Content starts

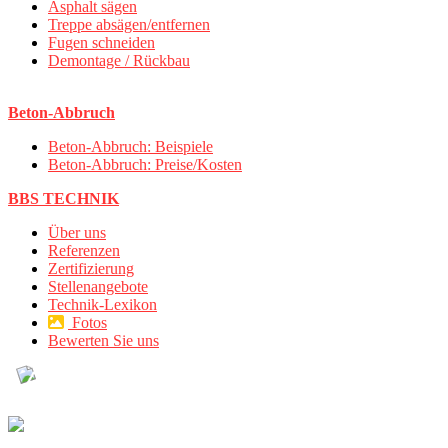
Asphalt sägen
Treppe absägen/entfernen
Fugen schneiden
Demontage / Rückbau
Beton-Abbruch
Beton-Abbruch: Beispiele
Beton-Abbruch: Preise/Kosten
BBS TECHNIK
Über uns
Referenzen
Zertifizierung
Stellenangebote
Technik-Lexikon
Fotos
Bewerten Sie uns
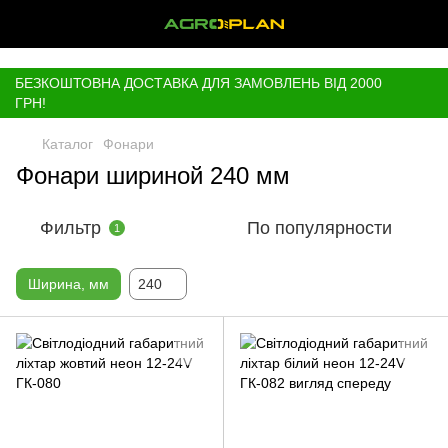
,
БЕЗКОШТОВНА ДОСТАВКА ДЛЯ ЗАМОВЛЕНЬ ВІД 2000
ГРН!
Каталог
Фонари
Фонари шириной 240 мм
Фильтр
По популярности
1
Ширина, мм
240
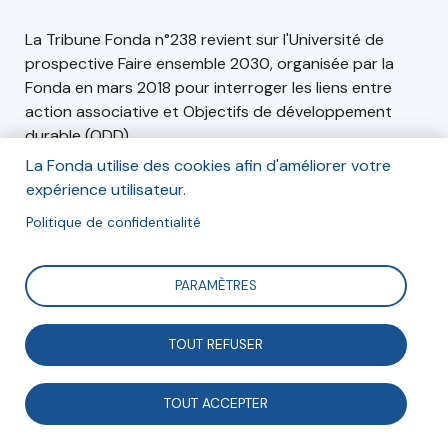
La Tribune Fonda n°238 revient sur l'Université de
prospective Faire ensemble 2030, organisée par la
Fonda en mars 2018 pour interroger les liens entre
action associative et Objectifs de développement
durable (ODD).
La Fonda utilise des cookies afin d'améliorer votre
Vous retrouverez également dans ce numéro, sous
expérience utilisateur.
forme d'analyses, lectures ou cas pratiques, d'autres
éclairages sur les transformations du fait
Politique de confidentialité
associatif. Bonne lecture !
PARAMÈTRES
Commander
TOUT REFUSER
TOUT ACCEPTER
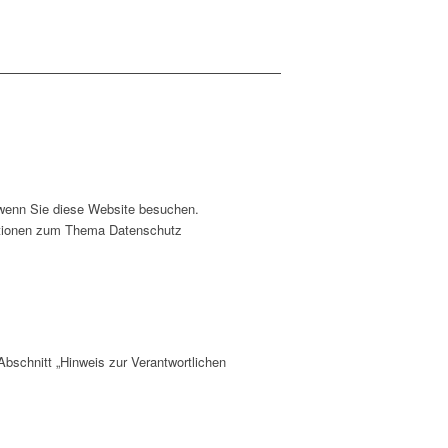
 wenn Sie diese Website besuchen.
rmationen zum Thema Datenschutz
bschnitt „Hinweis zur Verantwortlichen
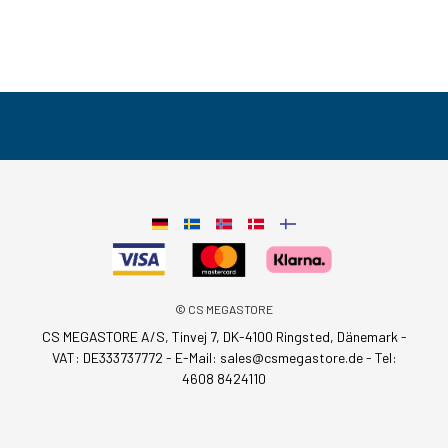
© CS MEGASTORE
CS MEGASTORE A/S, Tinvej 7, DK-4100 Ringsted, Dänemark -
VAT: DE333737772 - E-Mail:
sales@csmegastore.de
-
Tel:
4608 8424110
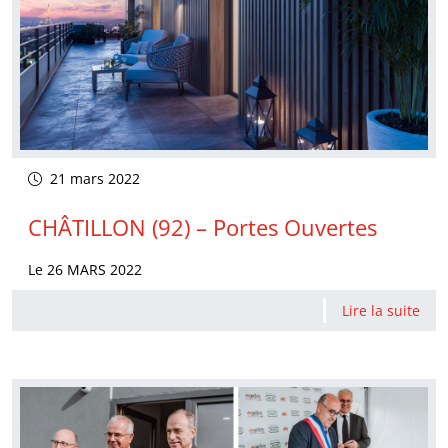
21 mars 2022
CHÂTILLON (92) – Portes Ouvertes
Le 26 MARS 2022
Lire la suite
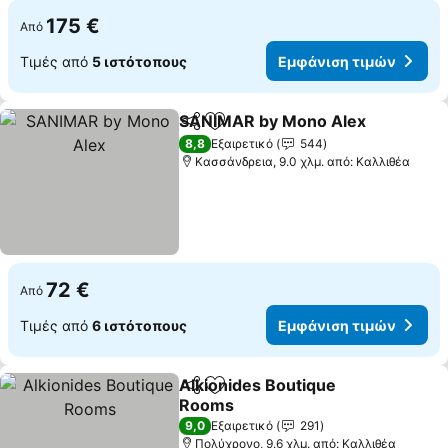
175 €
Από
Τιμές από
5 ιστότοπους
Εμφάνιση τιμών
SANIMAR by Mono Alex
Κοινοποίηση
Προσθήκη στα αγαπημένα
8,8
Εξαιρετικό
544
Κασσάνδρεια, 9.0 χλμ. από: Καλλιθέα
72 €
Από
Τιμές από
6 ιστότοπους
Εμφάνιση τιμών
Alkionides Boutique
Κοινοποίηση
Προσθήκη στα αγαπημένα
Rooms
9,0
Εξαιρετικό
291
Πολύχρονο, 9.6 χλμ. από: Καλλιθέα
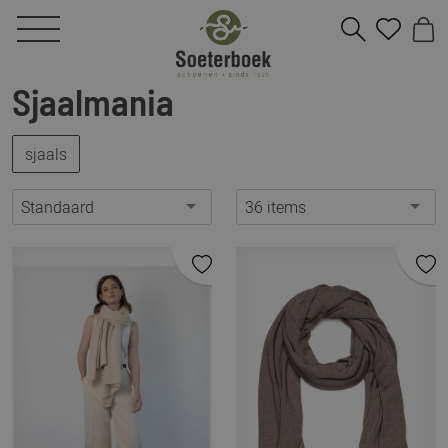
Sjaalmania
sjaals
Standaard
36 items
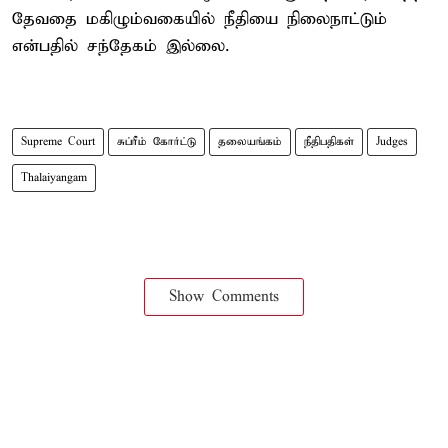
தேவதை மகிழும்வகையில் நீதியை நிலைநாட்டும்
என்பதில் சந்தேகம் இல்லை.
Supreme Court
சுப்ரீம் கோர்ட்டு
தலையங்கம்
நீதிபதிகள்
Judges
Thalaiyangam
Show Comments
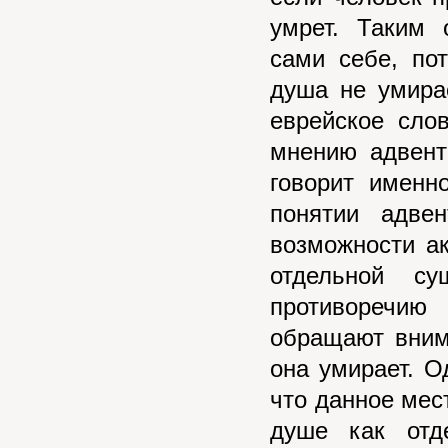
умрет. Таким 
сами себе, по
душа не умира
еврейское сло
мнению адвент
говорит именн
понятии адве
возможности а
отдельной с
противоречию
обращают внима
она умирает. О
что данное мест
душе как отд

Content ends
Content starts

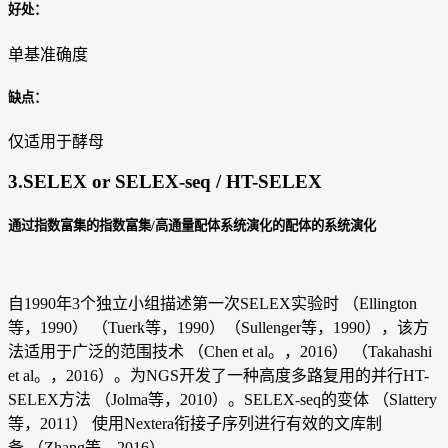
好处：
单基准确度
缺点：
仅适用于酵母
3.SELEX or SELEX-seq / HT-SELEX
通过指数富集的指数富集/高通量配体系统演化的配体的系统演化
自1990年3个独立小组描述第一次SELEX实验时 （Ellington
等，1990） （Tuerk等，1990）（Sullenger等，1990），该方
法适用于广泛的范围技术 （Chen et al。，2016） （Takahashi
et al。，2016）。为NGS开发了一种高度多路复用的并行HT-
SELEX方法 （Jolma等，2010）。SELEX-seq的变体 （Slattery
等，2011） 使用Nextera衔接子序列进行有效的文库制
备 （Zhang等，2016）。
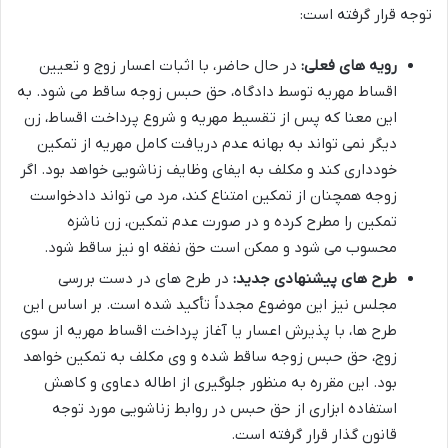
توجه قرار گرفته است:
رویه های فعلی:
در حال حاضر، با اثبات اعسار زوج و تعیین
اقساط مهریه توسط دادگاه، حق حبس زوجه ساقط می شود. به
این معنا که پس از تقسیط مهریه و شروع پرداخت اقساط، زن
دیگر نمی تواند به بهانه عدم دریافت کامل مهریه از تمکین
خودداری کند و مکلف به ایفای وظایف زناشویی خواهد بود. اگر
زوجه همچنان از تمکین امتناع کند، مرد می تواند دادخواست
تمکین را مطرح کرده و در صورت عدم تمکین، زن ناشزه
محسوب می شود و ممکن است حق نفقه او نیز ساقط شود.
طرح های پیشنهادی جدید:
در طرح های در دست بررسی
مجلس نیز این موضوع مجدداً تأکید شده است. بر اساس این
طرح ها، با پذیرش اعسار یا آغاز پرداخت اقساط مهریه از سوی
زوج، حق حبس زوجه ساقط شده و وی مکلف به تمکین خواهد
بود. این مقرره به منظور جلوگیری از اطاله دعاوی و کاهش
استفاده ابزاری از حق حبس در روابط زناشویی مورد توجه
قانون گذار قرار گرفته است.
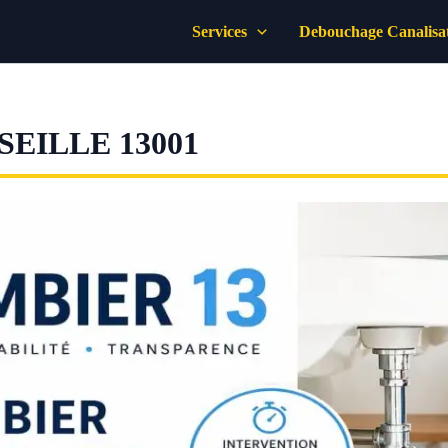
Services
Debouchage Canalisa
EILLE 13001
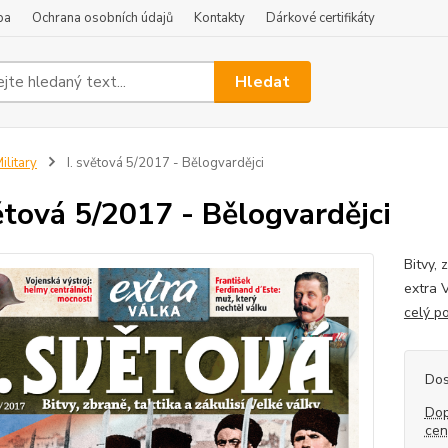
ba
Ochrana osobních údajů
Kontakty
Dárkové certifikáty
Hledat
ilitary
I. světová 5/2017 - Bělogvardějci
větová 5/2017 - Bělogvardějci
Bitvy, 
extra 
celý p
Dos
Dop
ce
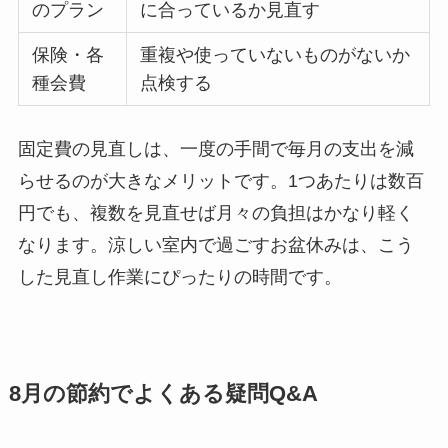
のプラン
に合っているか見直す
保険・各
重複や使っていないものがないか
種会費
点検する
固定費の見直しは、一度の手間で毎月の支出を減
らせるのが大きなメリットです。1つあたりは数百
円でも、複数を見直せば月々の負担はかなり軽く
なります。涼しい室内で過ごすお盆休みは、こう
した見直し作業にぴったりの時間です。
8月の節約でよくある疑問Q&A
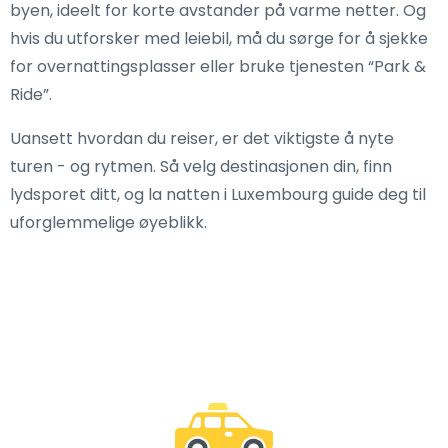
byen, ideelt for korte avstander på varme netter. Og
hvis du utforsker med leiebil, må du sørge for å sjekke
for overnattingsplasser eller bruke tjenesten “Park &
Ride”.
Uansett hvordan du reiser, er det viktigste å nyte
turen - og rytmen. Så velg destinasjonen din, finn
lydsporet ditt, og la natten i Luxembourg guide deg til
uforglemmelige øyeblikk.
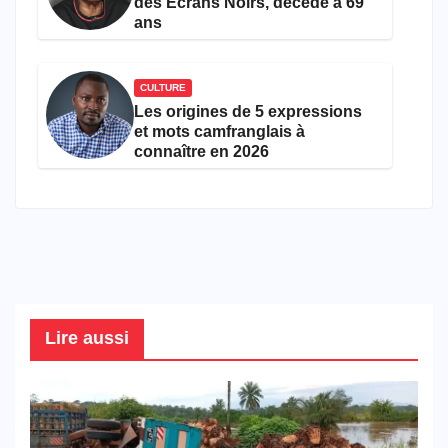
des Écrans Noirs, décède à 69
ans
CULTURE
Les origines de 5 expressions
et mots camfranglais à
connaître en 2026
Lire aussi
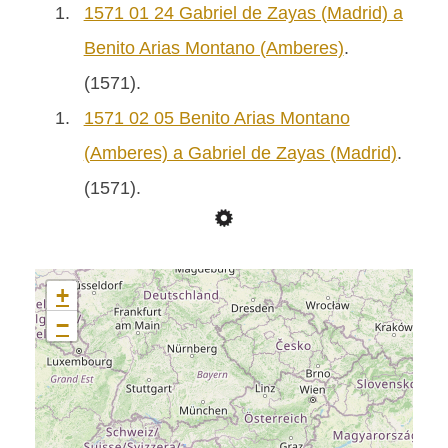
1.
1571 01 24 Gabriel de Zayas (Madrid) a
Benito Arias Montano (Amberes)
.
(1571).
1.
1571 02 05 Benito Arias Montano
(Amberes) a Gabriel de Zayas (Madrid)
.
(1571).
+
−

Content ends

**What you will do:**
Above are entries with pictures among them. Write out exactly the lines from the one containing "Asphalt sägen" through the one containing "தேவதை மகிழும்வகையில் நீதியை நிலைநாட்டும்", ends included, and leave those pictures out.

**Task answer:**
Asphalt sägen
Treppe absägen/entfernen
Fugen schneiden
Demontage / Rückbau
Beton-Abbruch
Beton-Abbruch: Beispiele
Beton-Abbruch: Preise/Kosten
BBS TECHNIK
Über uns
Referenzen
Zertifizierung
Stellenangebote
Technik-Lexikon
Fotos
Bewerten Sie uns
,
БЕЗКОШТОВНА ДОСТАВКА ДЛЯ ЗАМОВЛЕНЬ ВІД 2000
ГРН!
Каталог
Фонари
Фонари шириной 240 мм
Фильтр
По популярности
1
Ширина, мм
240
La Tribune Fonda n°238 revient sur l'Université de
prospective Faire ensemble 2030, organisée par la
Fonda en mars 2018 pour interroger les liens entre
action associative et Objectifs de développement
durable (ODD).
La Fonda utilise des cookies afin d'améliorer votre
Vous retrouverez également dans ce numéro, sous
expérience utilisateur.
forme d'analyses, lectures ou cas pratiques, d'autres
éclairages sur les transformations du fait
Politique de confidentialité
associatif. Bonne lecture !
PARAMÈTRES
Commander
TOUT REFUSER
TOUT ACCEPTER
 wenn Sie diese Website besuchen.
rmationen zum Thema Datenschutz
bschnitt „Hinweis zur Verantwortlichen
© CS MEGASTORE
CS MEGASTORE A/S, Tinvej 7, DK-4100 Ringsted, Dänemark -
VAT: DE333737772 - E-Mail:
sales@csmegastore.de
-
Tel:
4608 8424110
21 mars 2022
CHÂTILLON (92) – Portes Ouvertes
Le 26 MARS 2022
Lire la suite
175 €
Από
Τιμές από
5 ιστότοπους
Εμφάνιση τιμών
SANIMAR by Mono Alex
Κοινοποίηση
Προσθήκη στα αγαπημένα
8,8
Εξαιρετικό
544
Κασσάνδρεια, 9.0 χλμ. από: Καλλιθέα
72 €
Από
Τιμές από
6 ιστότοπους
Εμφάνιση τιμών
Alkionides Boutique
Κοινοποίηση
Προσθήκη στα αγαπημένα
Rooms
9,0
Εξαιρετικό
291
Πολύχρονο, 9.6 χλμ. από: Καλλιθέα
Sjaalmania
sjaals
Standaard
36 items
தேவதை மகிழும்வகையில் நீதியை நிலைநாட்டும்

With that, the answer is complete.